Telecom-ISAC Japan 企画調整部 副部長 小山覚氏 |
Antinnyが登場した2004年4月5日には、DDoS攻撃の対象となっていたACCSがDNSのAレコードを削除したことで、Antinny側のプログラムが無限ループを引き起こした。これによって、ISPが運用するDNSサーバへのクエリが通常時の6倍以上に急増し、ISP各社はDNSサーバの増強を余儀なくされたという。
その後、Antinnyの攻撃力を測定するために、実験として2004年9月にインターネットの2Gbpsクラスのバックボーン回線上にACCSのWebサイトを移設。
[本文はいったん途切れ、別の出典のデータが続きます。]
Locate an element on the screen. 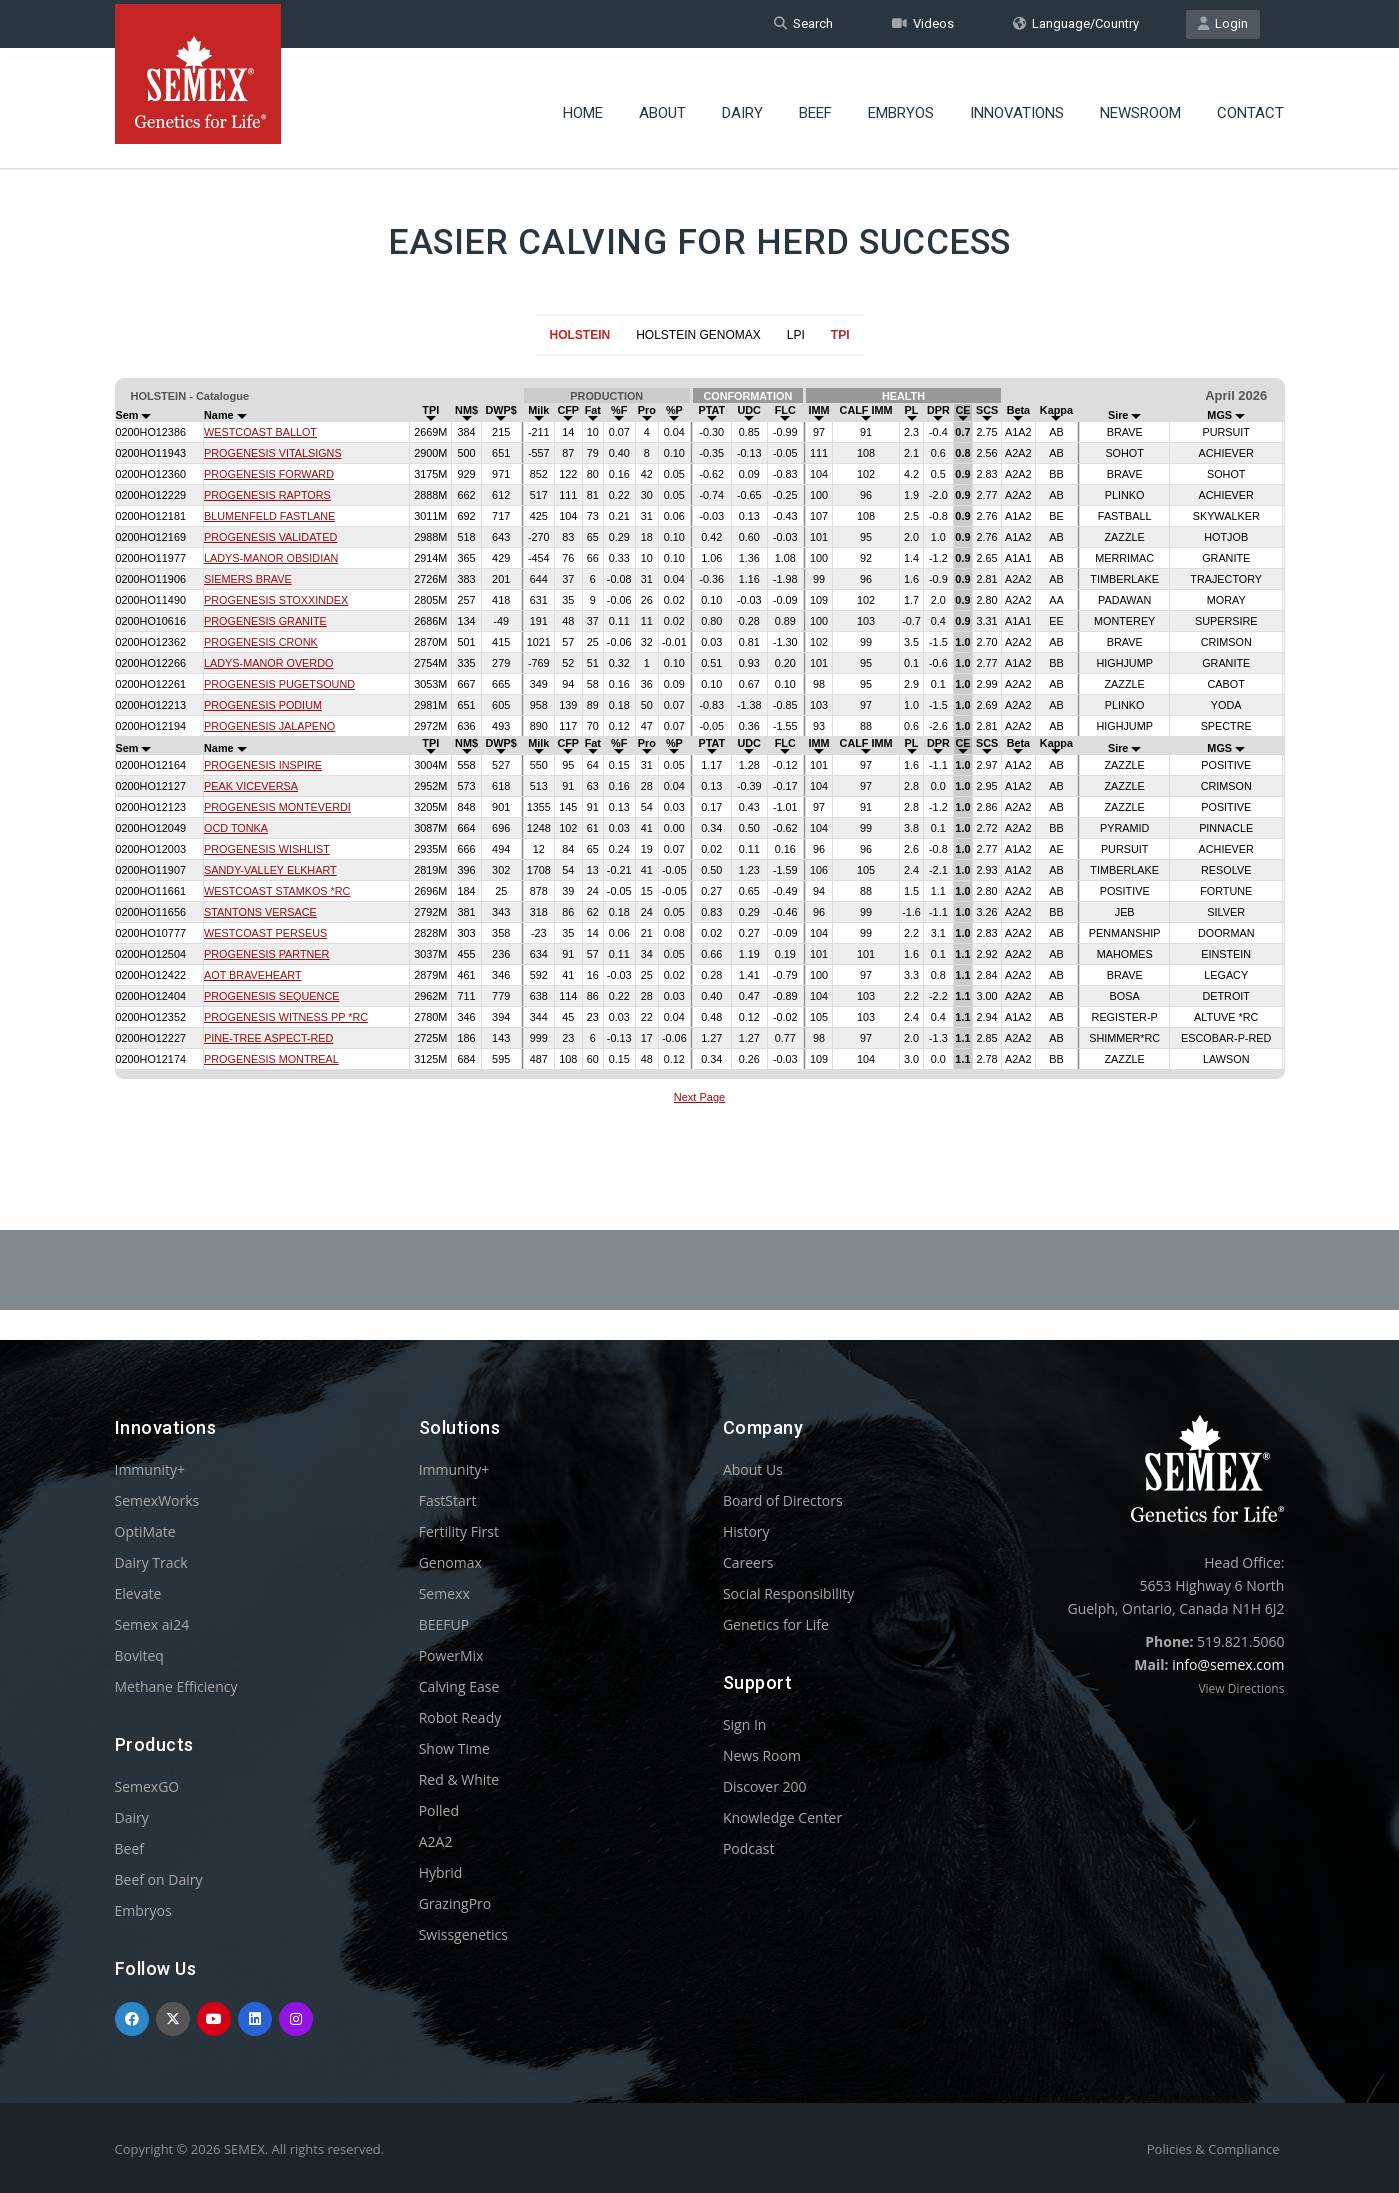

攻撃規模を測定したところ、700Mbpsを超える攻撃を受けたという。また、シスコ製のDDoS対応のネットワーク型ファイアウォールを実験的に導入したところ99.6%の攻撃をブロックできたが、「この機器は実験で借りたものであり、一般企業が購入するにはあまりにも高額であり、対策として導入するのは難しい」(小山氏)と説明した。
そのほかのAntinny対策として、2005年3月にはトレンドマイクロと協力し、Antinnyの駆除ツールを作成して提供したほか、ACCSのサイトへ攻撃を仕掛けているユーザー数千人に対して注意喚起のメールを送信した。しかし、注意喚起メールに反応して駆除ツールを利用したユーザーは数%に過ぎず、ほとんどのユーザーは無視したという。
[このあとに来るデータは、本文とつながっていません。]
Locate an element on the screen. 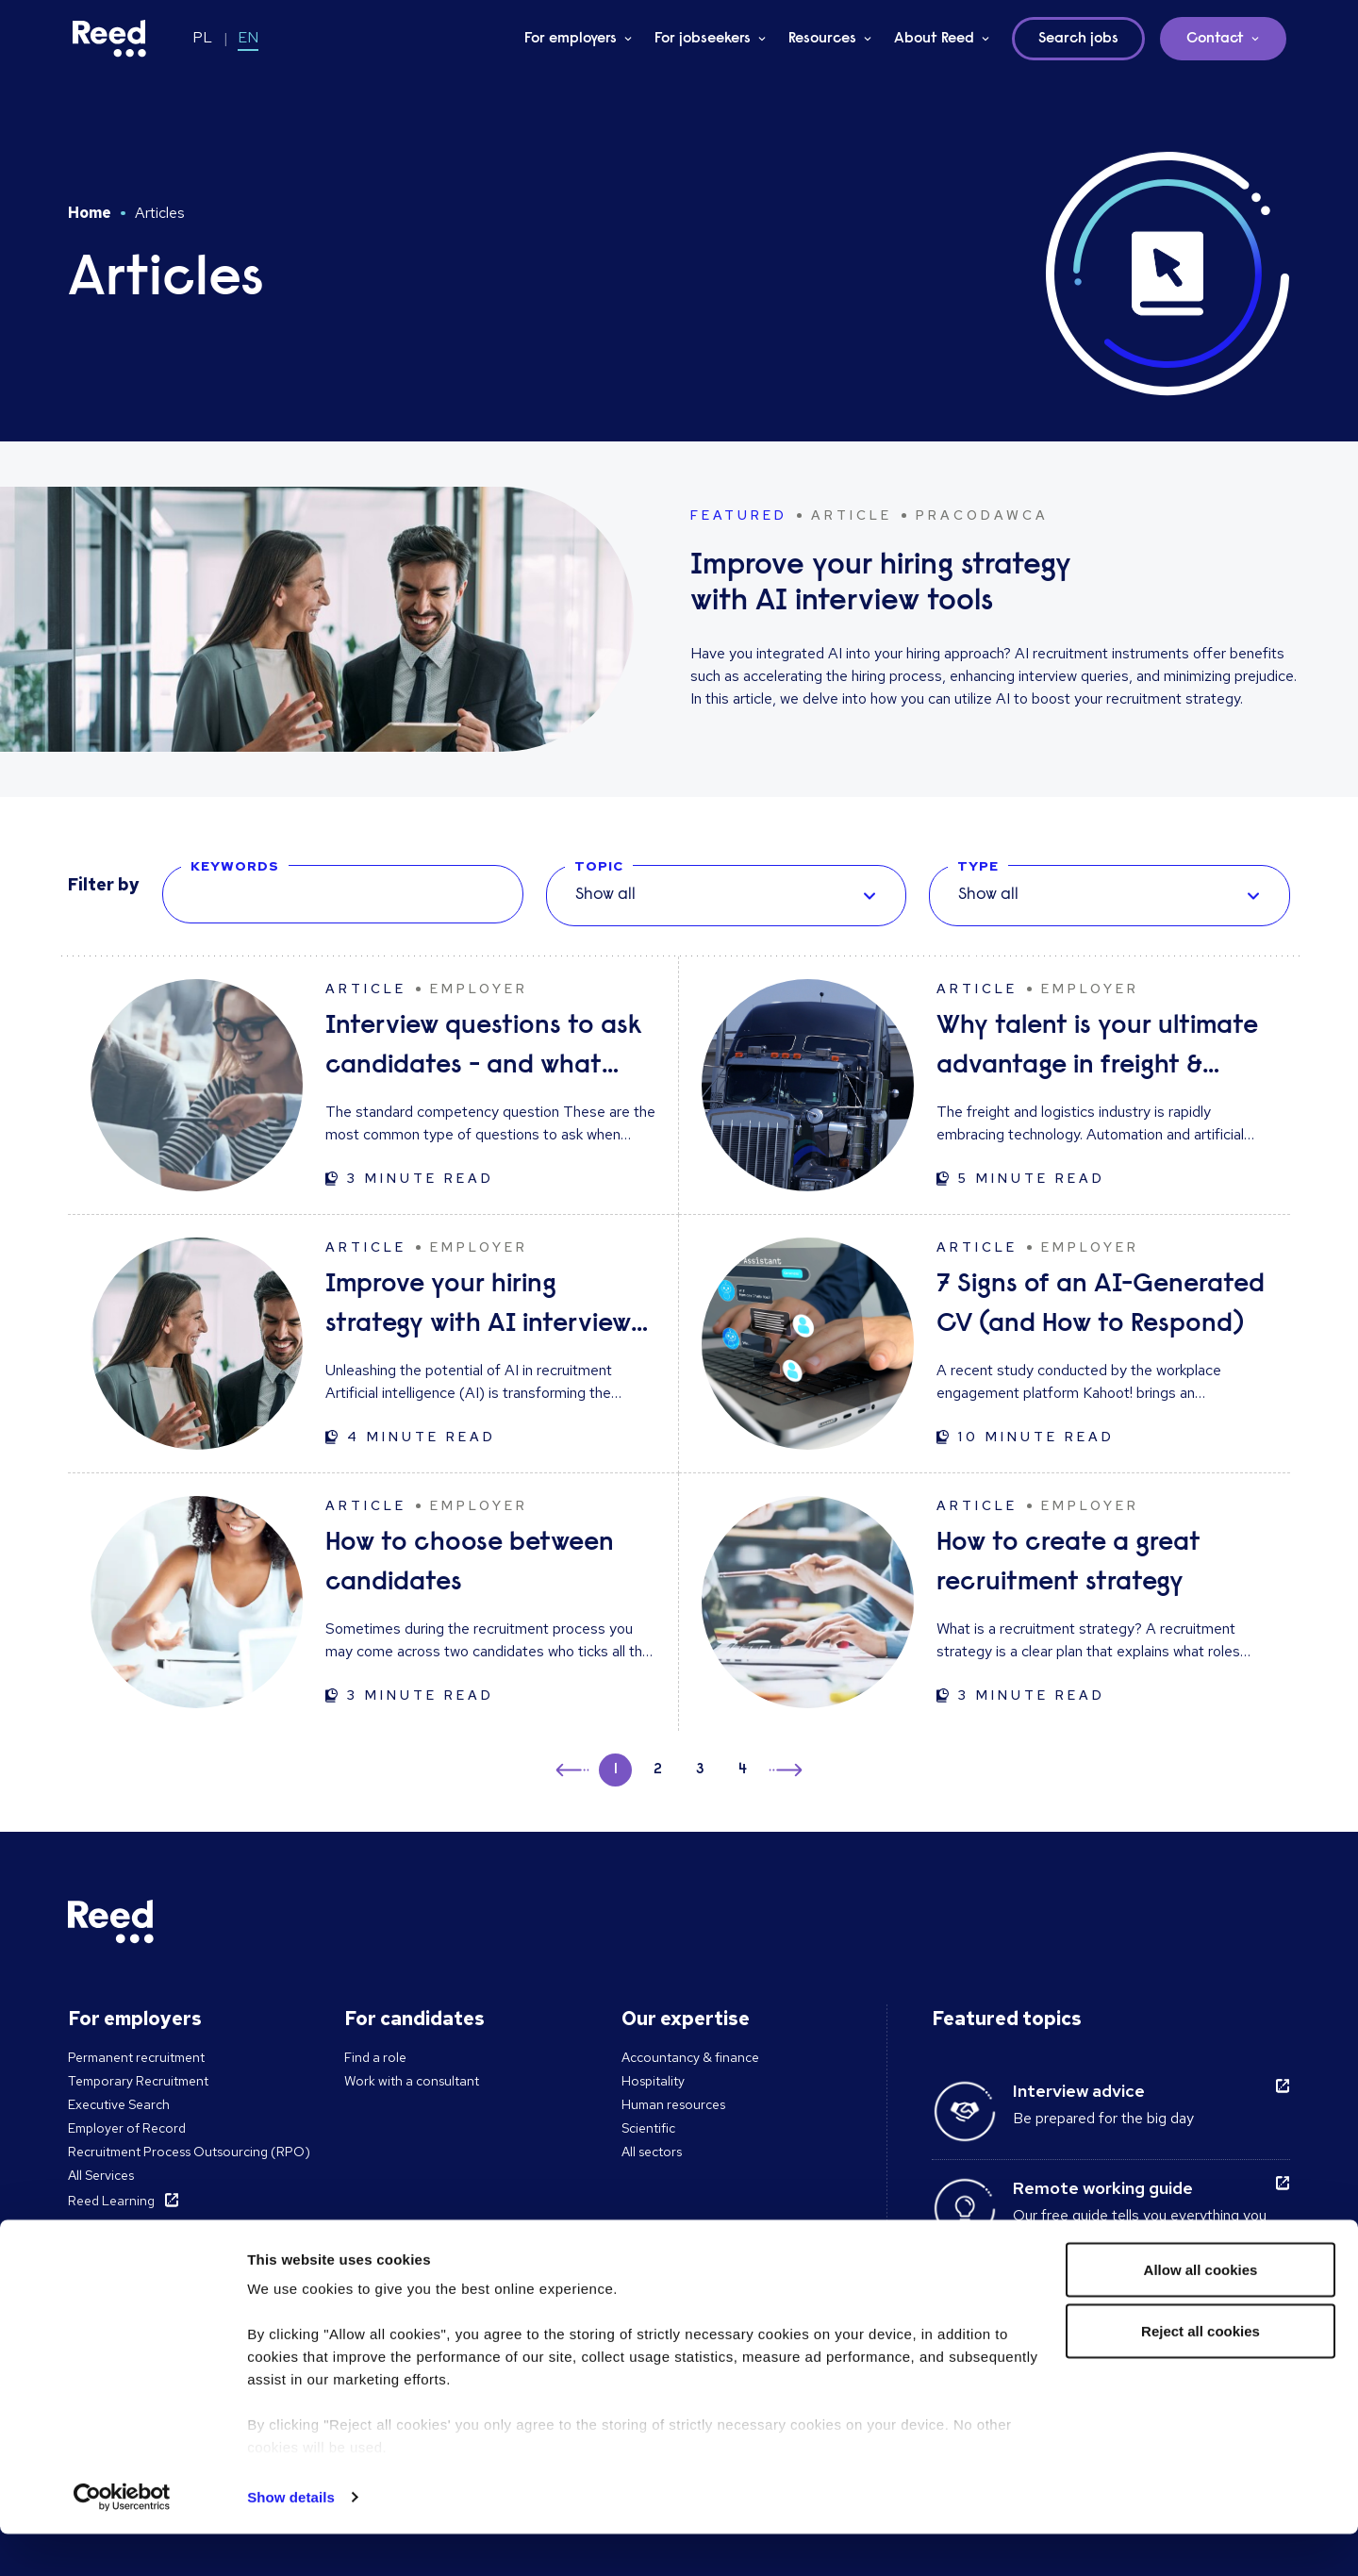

米マイクロソフト マルウェア対策チーム アーキテクト&グループプログラムマネージャ ジェーソン・ガームス氏 |
米マイクロソフト マルウェア対策チーム アーキテクト&グループプログラムマネージャ ジェーソン・ガームス(Jason Garms)氏は、「10月12日のMRTリリース以後、約11万台から20万以上のAntinnyを駆除した」という数値を明らかにした。10月には、MRTで対応している48種類のウイルスのうち、Antinnyの駆除件数が1位のR-BOTに次ぎ、2位になったという。この数字について、小山氏は「日本語環境のWindowsにしか感染しないAntinnyが、世界中で亜種を制作されており数千種類以上出回っているR-BOTに次ぐ感染件数だったことは、驚くべき事態だ」とコメントした。
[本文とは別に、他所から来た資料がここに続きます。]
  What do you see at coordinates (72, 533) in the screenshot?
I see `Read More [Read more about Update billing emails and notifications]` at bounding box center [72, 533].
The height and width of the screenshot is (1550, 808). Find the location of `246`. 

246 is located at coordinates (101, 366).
Antinnyに感染していた11万台は、平均1.8種類のAntinnyに感染しており、「最も多くの種類に感染していたユーザーは、1台で28種類のAntinnyに感染していた」(ガームス氏)と述べた。小山氏はこの調査結果を受けて、「11万台で約40%のトラフィックが減少したことから、残りの60%は約17万台と推測される」と説明。今後は残りの17万台に対して、いかに有効な対応策を打つかが両社の課題だという。ガームス氏は、「Windows 2000以前のユーザーに対してMRTを提供する計画はいまのところない」と語っているが、何らかの対策を打ち、Antinny撲滅に向けて今後も両社で協力していくとした。